§ WHAT IS EXPECTED
Reproduce the whole listing, character for character.

§ ENTRIES PROVIDED

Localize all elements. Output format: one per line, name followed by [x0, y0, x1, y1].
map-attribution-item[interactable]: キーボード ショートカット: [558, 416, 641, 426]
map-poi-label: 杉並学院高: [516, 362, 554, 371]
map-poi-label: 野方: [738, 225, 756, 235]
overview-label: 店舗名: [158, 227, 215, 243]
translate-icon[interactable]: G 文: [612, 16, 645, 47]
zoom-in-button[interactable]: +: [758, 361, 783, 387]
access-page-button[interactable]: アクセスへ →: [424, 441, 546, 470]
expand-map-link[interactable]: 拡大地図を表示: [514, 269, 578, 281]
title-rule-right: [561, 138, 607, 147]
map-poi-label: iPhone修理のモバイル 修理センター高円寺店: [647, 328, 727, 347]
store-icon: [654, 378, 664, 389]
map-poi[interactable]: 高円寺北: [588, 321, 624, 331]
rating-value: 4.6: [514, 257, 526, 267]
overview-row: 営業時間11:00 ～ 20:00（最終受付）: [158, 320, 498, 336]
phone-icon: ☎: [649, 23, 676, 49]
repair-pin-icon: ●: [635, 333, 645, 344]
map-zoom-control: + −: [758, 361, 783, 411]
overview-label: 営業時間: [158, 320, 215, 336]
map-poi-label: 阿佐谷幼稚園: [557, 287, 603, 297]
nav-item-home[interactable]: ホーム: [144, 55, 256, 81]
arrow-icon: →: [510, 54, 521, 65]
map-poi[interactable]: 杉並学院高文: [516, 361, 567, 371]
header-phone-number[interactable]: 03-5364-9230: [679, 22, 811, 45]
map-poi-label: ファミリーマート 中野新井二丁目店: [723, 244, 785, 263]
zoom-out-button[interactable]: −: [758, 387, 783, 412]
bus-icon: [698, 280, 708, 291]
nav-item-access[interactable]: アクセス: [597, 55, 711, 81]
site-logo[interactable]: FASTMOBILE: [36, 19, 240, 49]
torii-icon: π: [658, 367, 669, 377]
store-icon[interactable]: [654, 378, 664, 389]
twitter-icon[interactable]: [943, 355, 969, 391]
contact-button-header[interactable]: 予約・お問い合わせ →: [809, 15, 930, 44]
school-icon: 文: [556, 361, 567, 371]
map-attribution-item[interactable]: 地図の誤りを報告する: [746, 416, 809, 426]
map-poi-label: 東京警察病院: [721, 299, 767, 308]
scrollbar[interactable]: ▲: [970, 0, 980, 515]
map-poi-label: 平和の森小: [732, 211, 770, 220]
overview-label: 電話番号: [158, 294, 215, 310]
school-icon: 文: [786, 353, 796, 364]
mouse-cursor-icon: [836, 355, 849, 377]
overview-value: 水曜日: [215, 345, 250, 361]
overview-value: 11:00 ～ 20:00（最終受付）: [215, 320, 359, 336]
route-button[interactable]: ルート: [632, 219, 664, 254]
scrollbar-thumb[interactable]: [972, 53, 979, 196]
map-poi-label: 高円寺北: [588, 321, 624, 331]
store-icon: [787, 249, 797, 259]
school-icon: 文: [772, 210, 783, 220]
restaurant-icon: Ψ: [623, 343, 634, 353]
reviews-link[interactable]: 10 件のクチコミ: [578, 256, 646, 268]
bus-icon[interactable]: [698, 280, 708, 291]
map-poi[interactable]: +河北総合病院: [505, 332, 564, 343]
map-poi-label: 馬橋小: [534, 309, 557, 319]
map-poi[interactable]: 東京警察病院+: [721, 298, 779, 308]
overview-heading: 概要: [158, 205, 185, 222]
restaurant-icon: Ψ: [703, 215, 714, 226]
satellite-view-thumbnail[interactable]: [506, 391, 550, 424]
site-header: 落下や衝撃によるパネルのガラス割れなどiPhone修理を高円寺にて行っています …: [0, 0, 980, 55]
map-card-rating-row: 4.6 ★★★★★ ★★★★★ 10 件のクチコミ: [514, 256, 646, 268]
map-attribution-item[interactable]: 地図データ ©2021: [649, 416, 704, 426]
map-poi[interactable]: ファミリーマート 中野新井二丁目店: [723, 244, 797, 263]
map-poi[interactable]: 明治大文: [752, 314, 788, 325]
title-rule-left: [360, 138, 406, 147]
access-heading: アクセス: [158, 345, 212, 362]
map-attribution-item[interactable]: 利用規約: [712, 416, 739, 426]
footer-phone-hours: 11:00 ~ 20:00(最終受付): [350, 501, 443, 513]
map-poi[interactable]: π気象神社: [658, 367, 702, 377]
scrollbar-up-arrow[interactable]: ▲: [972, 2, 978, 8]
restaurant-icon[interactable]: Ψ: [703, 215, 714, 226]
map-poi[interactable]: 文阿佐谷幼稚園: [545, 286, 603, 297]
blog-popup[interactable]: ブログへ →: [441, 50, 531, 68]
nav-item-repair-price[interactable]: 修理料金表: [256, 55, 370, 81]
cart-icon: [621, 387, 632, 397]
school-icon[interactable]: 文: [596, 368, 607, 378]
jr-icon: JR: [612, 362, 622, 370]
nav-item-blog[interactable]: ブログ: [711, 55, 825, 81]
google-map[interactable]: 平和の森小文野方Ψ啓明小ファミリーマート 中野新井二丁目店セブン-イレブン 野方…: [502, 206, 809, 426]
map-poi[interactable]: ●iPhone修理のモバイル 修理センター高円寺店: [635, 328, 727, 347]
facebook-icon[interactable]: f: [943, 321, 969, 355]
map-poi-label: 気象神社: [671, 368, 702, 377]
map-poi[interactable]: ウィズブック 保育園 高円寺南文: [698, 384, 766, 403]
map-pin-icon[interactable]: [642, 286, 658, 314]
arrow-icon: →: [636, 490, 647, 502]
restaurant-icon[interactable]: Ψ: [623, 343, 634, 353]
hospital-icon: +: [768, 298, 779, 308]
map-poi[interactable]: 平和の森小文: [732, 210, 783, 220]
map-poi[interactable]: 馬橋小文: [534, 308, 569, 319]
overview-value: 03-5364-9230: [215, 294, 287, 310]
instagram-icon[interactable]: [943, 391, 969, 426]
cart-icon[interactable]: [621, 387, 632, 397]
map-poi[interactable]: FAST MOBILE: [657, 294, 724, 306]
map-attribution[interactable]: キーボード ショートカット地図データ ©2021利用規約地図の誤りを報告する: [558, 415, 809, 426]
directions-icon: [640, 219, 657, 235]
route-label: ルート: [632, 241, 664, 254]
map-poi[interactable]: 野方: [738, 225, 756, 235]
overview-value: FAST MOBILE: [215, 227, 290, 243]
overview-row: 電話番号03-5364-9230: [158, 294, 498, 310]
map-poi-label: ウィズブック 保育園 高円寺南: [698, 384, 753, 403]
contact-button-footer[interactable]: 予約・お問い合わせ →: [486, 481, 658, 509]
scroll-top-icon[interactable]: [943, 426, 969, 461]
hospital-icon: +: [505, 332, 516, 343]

§ EXERCISE SOLUTION
Localize all elements. Output format: one per line, name followed by [x0, y0, x1, y1].
map-attribution-item[interactable]: キーボード ショートカット: [558, 416, 641, 426]
map-poi-label: 杉並学院高: [516, 362, 554, 371]
map-poi-label: 野方: [738, 225, 756, 235]
overview-label: 店舗名: [158, 227, 215, 243]
translate-icon[interactable]: G 文: [612, 16, 645, 47]
zoom-in-button[interactable]: +: [758, 361, 783, 387]
access-page-button[interactable]: アクセスへ →: [424, 441, 546, 470]
expand-map-link[interactable]: 拡大地図を表示: [514, 269, 578, 281]
title-rule-right: [561, 138, 607, 147]
map-poi-label: iPhone修理のモバイル 修理センター高円寺店: [647, 328, 727, 347]
store-icon: [654, 378, 664, 389]
map-poi[interactable]: 高円寺北: [588, 321, 624, 331]
rating-value: 4.6: [514, 257, 526, 267]
overview-row: 営業時間11:00 ～ 20:00（最終受付）: [158, 320, 498, 336]
phone-icon: ☎: [649, 23, 676, 49]
repair-pin-icon: ●: [635, 333, 645, 344]
map-zoom-control: + −: [758, 361, 783, 411]
overview-label: 営業時間: [158, 320, 215, 336]
map-poi-label: 阿佐谷幼稚園: [557, 287, 603, 297]
nav-item-home[interactable]: ホーム: [144, 55, 256, 81]
arrow-icon: →: [510, 54, 521, 65]
map-poi[interactable]: 杉並学院高文: [516, 361, 567, 371]
header-phone-number[interactable]: 03-5364-9230: [679, 22, 811, 45]
map-poi-label: ファミリーマート 中野新井二丁目店: [723, 244, 785, 263]
zoom-out-button[interactable]: −: [758, 387, 783, 412]
bus-icon: [698, 280, 708, 291]
nav-item-access[interactable]: アクセス: [597, 55, 711, 81]
site-logo[interactable]: FASTMOBILE: [36, 19, 240, 49]
torii-icon: π: [658, 367, 669, 377]
store-icon[interactable]: [654, 378, 664, 389]
twitter-icon[interactable]: [943, 355, 969, 391]
contact-button-header[interactable]: 予約・お問い合わせ →: [809, 15, 930, 44]
school-icon: 文: [556, 361, 567, 371]
map-attribution-item[interactable]: 地図の誤りを報告する: [746, 416, 809, 426]
map-poi-label: 東京警察病院: [721, 299, 767, 308]
scrollbar[interactable]: ▲: [970, 0, 980, 515]
map-poi-label: 平和の森小: [732, 211, 770, 220]
overview-label: 電話番号: [158, 294, 215, 310]
school-icon: 文: [786, 353, 796, 364]
mouse-cursor-icon: [836, 355, 849, 377]
overview-value: 水曜日: [215, 345, 250, 361]
overview-value: 11:00 ～ 20:00（最終受付）: [215, 320, 359, 336]
route-button[interactable]: ルート: [632, 219, 664, 254]
scrollbar-thumb[interactable]: [972, 53, 979, 196]
map-poi-label: 高円寺北: [588, 321, 624, 331]
store-icon: [787, 249, 797, 259]
school-icon: 文: [772, 210, 783, 220]
restaurant-icon: Ψ: [623, 343, 634, 353]
reviews-link[interactable]: 10 件のクチコミ: [578, 256, 646, 268]
bus-icon[interactable]: [698, 280, 708, 291]
map-poi[interactable]: +河北総合病院: [505, 332, 564, 343]
map-poi-label: 馬橋小: [534, 309, 557, 319]
map-poi[interactable]: 東京警察病院+: [721, 298, 779, 308]
overview-heading: 概要: [158, 205, 185, 222]
restaurant-icon: Ψ: [703, 215, 714, 226]
satellite-view-thumbnail[interactable]: [506, 391, 550, 424]
site-header: 落下や衝撃によるパネルのガラス割れなどiPhone修理を高円寺にて行っています …: [0, 0, 980, 55]
map-card-rating-row: 4.6 ★★★★★ ★★★★★ 10 件のクチコミ: [514, 256, 646, 268]
map-attribution-item[interactable]: 地図データ ©2021: [649, 416, 704, 426]
map-poi[interactable]: ファミリーマート 中野新井二丁目店: [723, 244, 797, 263]
map-poi[interactable]: 明治大文: [752, 314, 788, 325]
title-rule-left: [360, 138, 406, 147]
access-heading: アクセス: [158, 345, 212, 362]
map-attribution-item[interactable]: 利用規約: [712, 416, 739, 426]
footer-phone-hours: 11:00 ~ 20:00(最終受付): [350, 501, 443, 513]
map-poi[interactable]: π気象神社: [658, 367, 702, 377]
scrollbar-up-arrow[interactable]: ▲: [972, 2, 978, 8]
restaurant-icon[interactable]: Ψ: [703, 215, 714, 226]
map-poi[interactable]: 文阿佐谷幼稚園: [545, 286, 603, 297]
blog-popup[interactable]: ブログへ →: [441, 50, 531, 68]
nav-item-repair-price[interactable]: 修理料金表: [256, 55, 370, 81]
cart-icon: [621, 387, 632, 397]
school-icon[interactable]: 文: [596, 368, 607, 378]
jr-icon: JR: [612, 362, 622, 370]
nav-item-blog[interactable]: ブログ: [711, 55, 825, 81]
google-map[interactable]: 平和の森小文野方Ψ啓明小ファミリーマート 中野新井二丁目店セブン-イレブン 野方…: [502, 206, 809, 426]
map-poi[interactable]: ●iPhone修理のモバイル 修理センター高円寺店: [635, 328, 727, 347]
facebook-icon[interactable]: f: [943, 321, 969, 355]
map-poi-label: 気象神社: [671, 368, 702, 377]
map-poi[interactable]: ウィズブック 保育園 高円寺南文: [698, 384, 766, 403]
map-pin-icon[interactable]: [642, 286, 658, 314]
arrow-icon: →: [636, 490, 647, 502]
restaurant-icon[interactable]: Ψ: [623, 343, 634, 353]
hospital-icon: +: [768, 298, 779, 308]
map-poi[interactable]: 平和の森小文: [732, 210, 783, 220]
map-poi[interactable]: 馬橋小文: [534, 308, 569, 319]
overview-value: 03-5364-9230: [215, 294, 287, 310]
instagram-icon[interactable]: [943, 391, 969, 426]
cart-icon[interactable]: [621, 387, 632, 397]
map-poi[interactable]: FAST MOBILE: [657, 294, 724, 306]
map-attribution[interactable]: キーボード ショートカット地図データ ©2021利用規約地図の誤りを報告する: [558, 415, 809, 426]
directions-icon: [640, 219, 657, 235]
route-label: ルート: [632, 241, 664, 254]
map-poi[interactable]: 野方: [738, 225, 756, 235]
overview-value: FAST MOBILE: [215, 227, 290, 243]
overview-row: 電話番号03-5364-9230: [158, 294, 498, 310]
map-poi-label: ウィズブック 保育園 高円寺南: [698, 384, 753, 403]
contact-button-footer[interactable]: 予約・お問い合わせ →: [486, 481, 658, 509]
scroll-top-icon[interactable]: [943, 426, 969, 461]
hospital-icon: +: [505, 332, 516, 343]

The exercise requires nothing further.